An end-to-end SQL case study simulating retail banking operations, designed to deliver business insights across customer segmentation, transaction behaviour, service performance, and operational risk.
⚡ Built to mirror real-world banking analytics workflows — from raw data to executive decision-making.
This project simulates how a banking analytics team would analyse customer behaviour, transaction activity, and service performance to support operational and strategic decision-making. Using a synthetic dataset modelled after Southeast Asian financial institutions, the analysis demonstrates how SQL can be used to deliver end-to-end business insights across multiple operational domains.
- Who are our customers? — Segmentation, demographics, and portfolio distribution
- How are transactions behaving? — Volume trends, channel mix, failure rates, and high-value flags
- How well do we resolve complaints? — SLA breach rates, CSAT trends, and escalation risk
- Are we retaining customers? — Cohort analysis, dormancy detection, and revenue concentration
- Which products are working? — Penetration rates, complaint-to-transaction ratios, and segment affinity
- What is the bank's overall health? — A composite executive scorecard across all dimensions
Retail banks operate across multiple dimensions — customer growth, transaction reliability, service quality, and risk management.

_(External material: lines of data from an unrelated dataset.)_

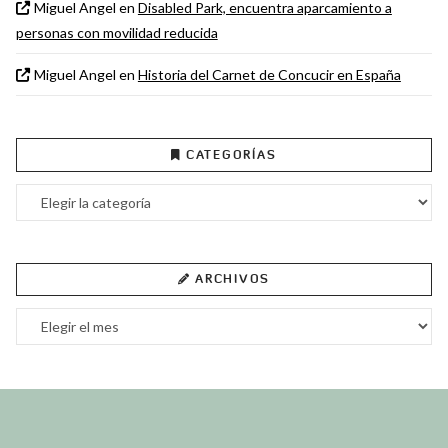
Miguel Angel
en
Disabled Park, encuentra aparcamiento a
personas con movilidad reducida
Miguel Angel
en
Historia del Carnet de Concucir en España
CATEGORÍAS
Categorías
ARCHIVOS
Archivos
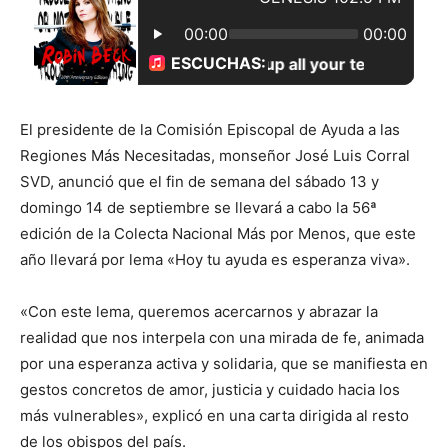
El presidente de la Comisión Episcopal de Ayuda a las
Regiones Más Necesitadas, monseñor José Luis Corral
SVD, anunció que el fin de semana del sábado 13 y
domingo 14 de septiembre se llevará a cabo la 56ª
edición de la Colecta Nacional Más por Menos, que este
año llevará por lema «Hoy tu ayuda es esperanza viva».
«Con este lema, queremos acercarnos y abrazar la
realidad que nos interpela con una mirada de fe, animada
por una esperanza activa y solidaria, que se manifiesta en
gestos concretos de amor, justicia y cuidado hacia los
más vulnerables», explicó en una carta dirigida al resto
de los obispos del país.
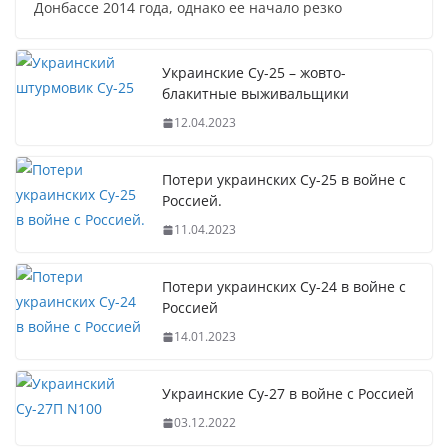
Донбассе 2014 года, однако ее начало резко
Украинские Су-25 – жовто-
блакитные выживальщики
12.04.2023
Потери украинских Су-25 в войне с
Россией.
11.04.2023
Потери украинских Су-24 в войне с
Россией
14.01.2023
Украинские Су-27 в войне с Россией
03.12.2022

This project demonstrates how a BI analyst would:
- Identify revenue opportunities through customer segmentation and product penetration
- Detect operational risks via transaction anomalies and complaint patterns
- Monitor service performance using SLA compliance and CSAT trends
- Deliver executive-level insights through a unified KPI scorecard
The goal is to show how raw operational data can be transformed into actionable insights for decision-making at both operational and leadership levels.

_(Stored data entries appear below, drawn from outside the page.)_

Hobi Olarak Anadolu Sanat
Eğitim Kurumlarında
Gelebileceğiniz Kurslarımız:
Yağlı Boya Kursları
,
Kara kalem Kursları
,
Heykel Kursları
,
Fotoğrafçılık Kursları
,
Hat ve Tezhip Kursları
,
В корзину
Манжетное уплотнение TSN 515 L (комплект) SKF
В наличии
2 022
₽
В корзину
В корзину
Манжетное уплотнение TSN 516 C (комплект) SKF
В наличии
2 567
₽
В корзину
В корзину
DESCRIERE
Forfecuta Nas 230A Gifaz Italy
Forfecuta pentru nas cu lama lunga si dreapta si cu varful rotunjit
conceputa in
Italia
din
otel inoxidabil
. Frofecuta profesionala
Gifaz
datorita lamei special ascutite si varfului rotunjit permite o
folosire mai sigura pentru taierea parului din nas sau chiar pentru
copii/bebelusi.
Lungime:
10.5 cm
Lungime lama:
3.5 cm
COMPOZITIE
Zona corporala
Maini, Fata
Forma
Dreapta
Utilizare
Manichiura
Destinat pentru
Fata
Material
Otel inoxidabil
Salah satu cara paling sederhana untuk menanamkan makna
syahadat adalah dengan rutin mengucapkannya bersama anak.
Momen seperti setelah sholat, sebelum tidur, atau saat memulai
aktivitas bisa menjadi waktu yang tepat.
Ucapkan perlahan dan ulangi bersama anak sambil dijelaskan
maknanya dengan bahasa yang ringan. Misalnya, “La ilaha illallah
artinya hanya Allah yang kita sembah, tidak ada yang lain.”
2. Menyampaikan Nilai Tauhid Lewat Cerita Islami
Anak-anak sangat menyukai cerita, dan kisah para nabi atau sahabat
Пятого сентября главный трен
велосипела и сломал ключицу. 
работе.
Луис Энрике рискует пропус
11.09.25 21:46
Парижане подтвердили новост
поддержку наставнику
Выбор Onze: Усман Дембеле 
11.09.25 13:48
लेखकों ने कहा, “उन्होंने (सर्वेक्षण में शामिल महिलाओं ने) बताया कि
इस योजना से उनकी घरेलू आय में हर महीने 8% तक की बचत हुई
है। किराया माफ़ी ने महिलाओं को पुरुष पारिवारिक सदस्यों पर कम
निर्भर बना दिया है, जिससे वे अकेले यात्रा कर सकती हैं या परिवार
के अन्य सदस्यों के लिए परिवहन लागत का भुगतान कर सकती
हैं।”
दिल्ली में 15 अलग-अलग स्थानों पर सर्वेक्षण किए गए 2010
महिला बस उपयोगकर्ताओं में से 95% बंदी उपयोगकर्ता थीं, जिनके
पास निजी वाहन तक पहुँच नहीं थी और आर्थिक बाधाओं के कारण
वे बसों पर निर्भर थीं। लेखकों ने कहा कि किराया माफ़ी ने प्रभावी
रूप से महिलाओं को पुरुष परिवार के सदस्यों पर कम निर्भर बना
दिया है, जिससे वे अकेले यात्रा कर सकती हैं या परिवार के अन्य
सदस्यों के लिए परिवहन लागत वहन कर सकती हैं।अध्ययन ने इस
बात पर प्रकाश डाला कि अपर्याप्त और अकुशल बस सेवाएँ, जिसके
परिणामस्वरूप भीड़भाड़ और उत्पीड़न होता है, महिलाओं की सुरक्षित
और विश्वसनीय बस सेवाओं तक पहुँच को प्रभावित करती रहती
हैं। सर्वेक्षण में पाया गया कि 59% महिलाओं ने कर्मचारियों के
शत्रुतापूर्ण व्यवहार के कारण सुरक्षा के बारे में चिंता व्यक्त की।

All data is synthetically generated using Python (Faker, NumPy, Pandas) and saved as both CSV files and a SQLite database (banking.db).
customers (2,000 rows)
├── customer_id PK
├── customer_segment [Mass | Mass Affluent | Affluent | Private Banking]
├── state [10 Malaysian states]
├── age, gender, monthly_income_myr
├── products_held (pipe-delimited product IDs)
├── num_products, account_tenure_days, is_active
└── account_open_date
products (10 rows)
├── product_id PK
├── product_name, product_category
├── min_balance, interest_rate, annual_fee
└── [Savings | Deposit | Loan | Card | Current | Digital]
transactions (18,000 rows)
├── transaction_id PK
├── customer_id FK → customers
├── product_id FK → products
├── transaction_date, transaction_month
├── transaction_type [Purchase | Transfer | Bill Payment | Withdrawal | Refund | Top-Up]
├── amount_myr, channel, status
└── [Successful | Failed | Reversed]
complaints (1,200 rows)
├── complaint_id PK
├── customer_id FK → customers
├── product_id FK → products
├── complaint_category, filed_date, resolved_date
├── resolution_days, sla_target_days, sla_breached
├── channel, status, csat_score (1–5)
└── [8 complaint categories]
sla_targets (8 rows)
├── complaint_category PK
├── sla_target_days
└── priority [High | Medium | Low]
Entity Relationship:
customers ──< transactions >── products
customers ──< complaints >── products
complaints >── sla_targets
| Tool | Purpose |
|---|---|
| SQL (SQLite) | Core analysis — all business questions answered via SQL |
| Python | Dataset generation (Faker, NumPy), visualisation (Matplotlib, Seaborn) |
| Pandas | Query result handling and display |
| Git / GitHub | Version control and project hosting |
| Technique | Where Used |
|---|---|
CTEs (Common Table Expressions) |
All query files; up to 5-level chain in Query 06 |
Window Functions |
RANK, NTILE, LAG, SUM OVER, AVG OVER PARTITION BY |
Multi-table JOINs |
4-table joins in executive scorecard |
Conditional Aggregation |
SUM(CASE WHEN ...) throughout |
Date Arithmetic |
julianday(), strftime(), tenure calculations |
Subqueries |
Inline and correlated subqueries |
COALESCE / NULLIF |
Null handling in LEFT JOINs |
LIKE pattern matching |
Product holding detection on denormalised column |
Composite Scoring |
Multi-dimension KPI scorecard in Query 06 |
banking_sql_project/
│
├── data/
│ ├── generate_dataset.py ← Synthetic data generator (reproducible, seed=42)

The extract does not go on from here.